* [Exercise]
Copy every record exactly, with nothing left out.
━━━━
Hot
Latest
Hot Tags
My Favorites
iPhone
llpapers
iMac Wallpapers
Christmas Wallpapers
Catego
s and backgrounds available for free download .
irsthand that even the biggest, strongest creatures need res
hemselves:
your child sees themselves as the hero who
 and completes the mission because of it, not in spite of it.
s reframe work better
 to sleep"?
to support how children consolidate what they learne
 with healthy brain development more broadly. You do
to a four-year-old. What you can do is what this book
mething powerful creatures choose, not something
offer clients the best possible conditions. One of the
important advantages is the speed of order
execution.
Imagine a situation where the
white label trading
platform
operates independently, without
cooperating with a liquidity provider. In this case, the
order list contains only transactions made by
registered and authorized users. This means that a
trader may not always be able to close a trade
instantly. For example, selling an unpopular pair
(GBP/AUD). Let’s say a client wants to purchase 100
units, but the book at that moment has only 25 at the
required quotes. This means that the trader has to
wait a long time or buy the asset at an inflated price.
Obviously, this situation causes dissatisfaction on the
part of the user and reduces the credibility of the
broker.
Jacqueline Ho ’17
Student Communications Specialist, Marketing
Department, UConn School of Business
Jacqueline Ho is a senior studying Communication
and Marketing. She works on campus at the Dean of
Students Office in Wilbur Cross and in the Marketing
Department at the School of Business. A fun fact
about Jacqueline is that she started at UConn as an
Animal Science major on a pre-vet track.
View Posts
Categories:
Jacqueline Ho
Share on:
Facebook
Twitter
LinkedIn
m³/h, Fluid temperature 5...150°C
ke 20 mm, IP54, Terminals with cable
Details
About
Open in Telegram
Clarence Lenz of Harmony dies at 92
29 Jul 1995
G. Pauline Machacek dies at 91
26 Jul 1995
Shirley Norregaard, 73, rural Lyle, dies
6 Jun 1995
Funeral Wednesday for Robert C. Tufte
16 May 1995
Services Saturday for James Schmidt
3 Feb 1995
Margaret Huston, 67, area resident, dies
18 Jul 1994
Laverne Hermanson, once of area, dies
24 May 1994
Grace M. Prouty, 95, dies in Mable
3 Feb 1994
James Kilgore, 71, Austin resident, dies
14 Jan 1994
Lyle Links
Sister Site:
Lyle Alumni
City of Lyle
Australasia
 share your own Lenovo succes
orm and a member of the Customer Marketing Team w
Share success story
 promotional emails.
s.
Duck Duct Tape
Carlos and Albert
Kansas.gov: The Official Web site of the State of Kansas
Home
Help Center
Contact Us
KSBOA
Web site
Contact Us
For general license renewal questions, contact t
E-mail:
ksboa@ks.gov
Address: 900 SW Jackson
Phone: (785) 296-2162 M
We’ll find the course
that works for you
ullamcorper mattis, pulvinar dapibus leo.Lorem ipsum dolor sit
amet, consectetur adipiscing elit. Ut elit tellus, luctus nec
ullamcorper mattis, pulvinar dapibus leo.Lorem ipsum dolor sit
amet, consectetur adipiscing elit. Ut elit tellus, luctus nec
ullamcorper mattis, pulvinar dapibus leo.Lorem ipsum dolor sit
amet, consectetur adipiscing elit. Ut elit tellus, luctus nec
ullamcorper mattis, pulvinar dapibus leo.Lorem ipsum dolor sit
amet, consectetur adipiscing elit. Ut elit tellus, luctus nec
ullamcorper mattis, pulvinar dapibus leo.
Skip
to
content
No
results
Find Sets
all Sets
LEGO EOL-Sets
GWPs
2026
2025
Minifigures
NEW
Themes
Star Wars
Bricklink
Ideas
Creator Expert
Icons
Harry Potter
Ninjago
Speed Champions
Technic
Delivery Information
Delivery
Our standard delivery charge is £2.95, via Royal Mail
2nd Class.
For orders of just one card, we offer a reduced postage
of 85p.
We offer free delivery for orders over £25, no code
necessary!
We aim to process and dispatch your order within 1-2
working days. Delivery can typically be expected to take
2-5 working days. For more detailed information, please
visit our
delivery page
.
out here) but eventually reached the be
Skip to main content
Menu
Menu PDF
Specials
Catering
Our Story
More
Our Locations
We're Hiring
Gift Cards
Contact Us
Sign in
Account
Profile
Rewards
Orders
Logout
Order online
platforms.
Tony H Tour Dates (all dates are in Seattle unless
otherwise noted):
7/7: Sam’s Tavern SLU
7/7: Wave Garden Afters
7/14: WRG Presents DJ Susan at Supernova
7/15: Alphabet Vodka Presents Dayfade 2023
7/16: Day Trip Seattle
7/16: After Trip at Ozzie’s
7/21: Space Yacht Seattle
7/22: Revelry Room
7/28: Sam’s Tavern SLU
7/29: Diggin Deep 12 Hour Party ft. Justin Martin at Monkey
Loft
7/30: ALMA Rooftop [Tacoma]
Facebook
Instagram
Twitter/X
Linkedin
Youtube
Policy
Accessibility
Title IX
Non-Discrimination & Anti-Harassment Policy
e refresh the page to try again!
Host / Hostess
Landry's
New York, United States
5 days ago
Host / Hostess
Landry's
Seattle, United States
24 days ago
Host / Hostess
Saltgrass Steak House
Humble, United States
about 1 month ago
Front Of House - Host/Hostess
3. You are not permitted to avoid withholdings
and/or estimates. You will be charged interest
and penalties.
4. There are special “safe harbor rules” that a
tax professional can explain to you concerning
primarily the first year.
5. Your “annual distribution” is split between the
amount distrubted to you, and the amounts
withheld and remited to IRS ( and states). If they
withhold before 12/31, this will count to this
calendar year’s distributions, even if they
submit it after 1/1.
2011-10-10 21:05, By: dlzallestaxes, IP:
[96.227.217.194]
━━━━
* [Finished exercise]
Hot
Latest
Hot Tags
My Favorites
iPhone
llpapers
iMac Wallpapers
Christmas Wallpapers
Catego
s and backgrounds available for free download .
irsthand that even the biggest, strongest creatures need res
hemselves:
your child sees themselves as the hero who
 and completes the mission because of it, not in spite of it.
s reframe work better
 to sleep"?
to support how children consolidate what they learne
 with healthy brain development more broadly. You do
to a four-year-old. What you can do is what this book
mething powerful creatures choose, not something
offer clients the best possible conditions. One of the
important advantages is the speed of order
execution.
Imagine a situation where the
white label trading
platform
operates independently, without
cooperating with a liquidity provider. In this case, the
order list contains only transactions made by
registered and authorized users. This means that a
trader may not always be able to close a trade
instantly. For example, selling an unpopular pair
(GBP/AUD). Let’s say a client wants to purchase 100
units, but the book at that moment has only 25 at the
required quotes. This means that the trader has to
wait a long time or buy the asset at an inflated price.
Obviously, this situation causes dissatisfaction on the
part of the user and reduces the credibility of the
broker.
Jacqueline Ho ’17
Student Communications Specialist, Marketing
Department, UConn School of Business
Jacqueline Ho is a senior studying Communication
and Marketing. She works on campus at the Dean of
Students Office in Wilbur Cross and in the Marketing
Department at the School of Business. A fun fact
about Jacqueline is that she started at UConn as an
Animal Science major on a pre-vet track.
View Posts
Categories:
Jacqueline Ho
Share on:
Facebook
Twitter
LinkedIn
m³/h, Fluid temperature 5...150°C
ke 20 mm, IP54, Terminals with cable
Details
About
Open in Telegram
Clarence Lenz of Harmony dies at 92
29 Jul 1995
G. Pauline Machacek dies at 91
26 Jul 1995
Shirley Norregaard, 73, rural Lyle, dies
6 Jun 1995
Funeral Wednesday for Robert C. Tufte
16 May 1995
Services Saturday for James Schmidt
3 Feb 1995
Margaret Huston, 67, area resident, dies
18 Jul 1994
Laverne Hermanson, once of area, dies
24 May 1994
Grace M. Prouty, 95, dies in Mable
3 Feb 1994
James Kilgore, 71, Austin resident, dies
14 Jan 1994
Lyle Links
Sister Site:
Lyle Alumni
City of Lyle
Australasia
 share your own Lenovo succes
orm and a member of the Customer Marketing Team w
Share success story
 promotional emails.
s.
Duck Duct Tape
Carlos and Albert
Kansas.gov: The Official Web site of the State of Kansas
Home
Help Center
Contact Us
KSBOA
Web site
Contact Us
For general license renewal questions, contact t
E-mail:
ksboa@ks.gov
Address: 900 SW Jackson
Phone: (785) 296-2162 M
We’ll find the course
that works for you
ullamcorper mattis, pulvinar dapibus leo.Lorem ipsum dolor sit
amet, consectetur adipiscing elit. Ut elit tellus, luctus nec
ullamcorper mattis, pulvinar dapibus leo.Lorem ipsum dolor sit
amet, consectetur adipiscing elit. Ut elit tellus, luctus nec
ullamcorper mattis, pulvinar dapibus leo.Lorem ipsum dolor sit
amet, consectetur adipiscing elit. Ut elit tellus, luctus nec
ullamcorper mattis, pulvinar dapibus leo.Lorem ipsum dolor sit
amet, consectetur adipiscing elit. Ut elit tellus, luctus nec
ullamcorper mattis, pulvinar dapibus leo.
Skip
to
content
No
results
Find Sets
all Sets
LEGO EOL-Sets
GWPs
2026
2025
Minifigures
NEW
Themes
Star Wars
Bricklink
Ideas
Creator Expert
Icons
Harry Potter
Ninjago
Speed Champions
Technic
Delivery Information
Delivery
Our standard delivery charge is £2.95, via Royal Mail
2nd Class.
For orders of just one card, we offer a reduced postage
of 85p.
We offer free delivery for orders over £25, no code
necessary!
We aim to process and dispatch your order within 1-2
working days. Delivery can typically be expected to take
2-5 working days. For more detailed information, please
visit our
delivery page
.
out here) but eventually reached the be
Skip to main content
Menu
Menu PDF
Specials
Catering
Our Story
More
Our Locations
We're Hiring
Gift Cards
Contact Us
Sign in
Account
Profile
Rewards
Orders
Logout
Order online
platforms.
Tony H Tour Dates (all dates are in Seattle unless
otherwise noted):
7/7: Sam’s Tavern SLU
7/7: Wave Garden Afters
7/14: WRG Presents DJ Susan at Supernova
7/15: Alphabet Vodka Presents Dayfade 2023
7/16: Day Trip Seattle
7/16: After Trip at Ozzie’s
7/21: Space Yacht Seattle
7/22: Revelry Room
7/28: Sam’s Tavern SLU
7/29: Diggin Deep 12 Hour Party ft. Justin Martin at Monkey
Loft
7/30: ALMA Rooftop [Tacoma]
Facebook
Instagram
Twitter/X
Linkedin
Youtube
Policy
Accessibility
Title IX
Non-Discrimination & Anti-Harassment Policy
e refresh the page to try again!
Host / Hostess
Landry's
New York, United States
5 days ago
Host / Hostess
Landry's
Seattle, United States
24 days ago
Host / Hostess
Saltgrass Steak House
Humble, United States
about 1 month ago
Front Of House - Host/Hostess
3. You are not permitted to avoid withholdings
and/or estimates. You will be charged interest
and penalties.
4. There are special “safe harbor rules” that a
tax professional can explain to you concerning
primarily the first year.
5. Your “annual distribution” is split between the
amount distrubted to you, and the amounts
withheld and remited to IRS ( and states). If they
withhold before 12/31, this will count to this
calendar year’s distributions, even if they
submit it after 1/1.
2011-10-10 21:05, By: dlzallestaxes, IP:
[96.227.217.194]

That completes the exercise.